#### EXERCISE DESCRIPTION:
An unchanged copy of every record below, without pictures, is the goal.

---- RAW DATA

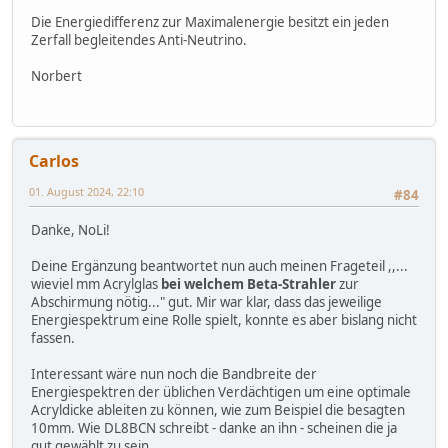
Die Energiedifferenz zur Maximalenergie besitzt ein jeden
Zerfall begleitendes Anti-Neutrino.
Norbert
Carlos
01. August 2024, 22:10
#84
Danke, NoLi!
Deine Ergänzung beantwortet nun auch meinen Frageteil ,,...
wieviel mm Acrylglas
bei welchem Beta-Strahler
zur
Abschirmung nötig..." gut. Mir war klar, dass das jeweilige
Energiespektrum eine Rolle spielt, konnte es aber bislang nicht
fassen.
Interessant wäre nun noch die Bandbreite der
Energiespektren der üblichen Verdächtigen um eine optimale
Acryldicke ableiten zu können, wie zum Beispiel die besagten
10mm. Wie DL8BCN schreibt - danke an ihn - scheinen die ja
gut gewählt zu sein.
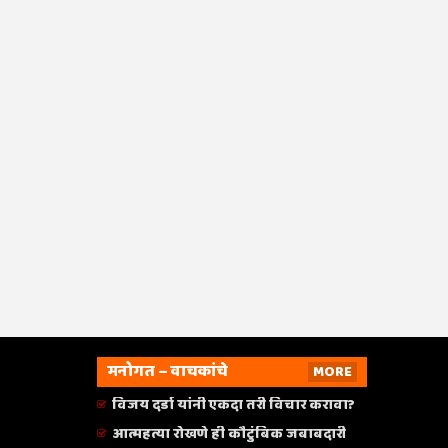
मनोगत – वाचकांचे
MORE
विजय दर्डा यांनी एकदा तरी विचार करावा?
आत्महत्या रोखणे ही कौटुंबिक जबाबदारी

--------

#### SOLUTION TO THE EXERCISE:
Die Energiedifferenz zur Maximalenergie besitzt ein jeden
Zerfall begleitendes Anti-Neutrino.
Norbert
Carlos
01. August 2024, 22:10
#84
Danke, NoLi!
Deine Ergänzung beantwortet nun auch meinen Frageteil ,,...
wieviel mm Acrylglas
bei welchem Beta-Strahler
zur
Abschirmung nötig..." gut. Mir war klar, dass das jeweilige
Energiespektrum eine Rolle spielt, konnte es aber bislang nicht
fassen.
Interessant wäre nun noch die Bandbreite der
Energiespektren der üblichen Verdächtigen um eine optimale
Acryldicke ableiten zu können, wie zum Beispiel die besagten
10mm. Wie DL8BCN schreibt - danke an ihn - scheinen die ja
gut gewählt zu sein.
मनोगत – वाचकांचे
MORE
विजय दर्डा यांनी एकदा तरी विचार करावा?
आत्महत्या रोखणे ही कौटुंबिक जबाबदारी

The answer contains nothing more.